Cleo and George - these two are generaly forward but occasional need a small tap to reenforce my leg, i don't how ever really want to take my hand of the reins as they can both be sometime rather strong.

hovis- a lazy horse who trips over his own feet and IMO is bored of the same old same old of being a riding school horse.

Marmite- quite chunky ocassionaly needs a tap to wake up and listen.

humbug- quite excitable some days slow until u wake him up, some days raring to go would gallop given half a chance.

Branston- trips over own feet occasional some time ignores leg though he is perfectly aware of what it means slow soomtimes fast others

stanly- lazy ,used to buck whenever i rode him because he got stressed of by lots of leg used to try and get him to move forward, to solve this i tryed asking him for more impulsion with a squeze then a nudge and im he still wasnt respondin then a firm but not hard tap with a crop (before i had the dressage whip)

ollie- havent actualy riddin him yet but have been given the go ahead, have been told he is simular to george but not as stronge.

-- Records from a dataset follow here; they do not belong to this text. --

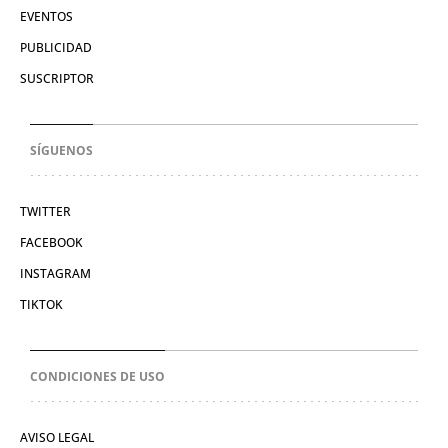
EVENTOS
PUBLICIDAD
SUSCRIPTOR
SÍGUENOS
TWITTER
FACEBOOK
INSTAGRAM
TIKTOK
CONDICIONES DE USO
AVISO LEGAL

any help would be greatly appreciated.
if anyone has any more pointed questions id be happy to awnser, 
thanks
x


----------



## sophielou10 (Apr 13, 2010)

if no one can help atm how about what type of whip you use if any and why?


----------



## StormyBlues (Dec 31, 2008)

I'd carry the dressage whip on all of them. A dressage whip inforces your leg. The horses that "drag and trip" are most likly not working up from behind and using their backs. You want a horse moving forward with impulsion from their back legs. I only use a short crop when I know I'll be jumping, and even then I usually use a dressage crop. The only time I will always carry a short crop is on the XC and in the Stadium rings at shows


----------



## sophielou10 (Apr 13, 2010)

thanks stormeyblues, i'm just a bit unsure the dressage whip is new , ive never used it before. is it as effective at backing up your leg as a crop?


----------



## speedy da fish (May 7, 2009)

well, it all depends on what you are doing.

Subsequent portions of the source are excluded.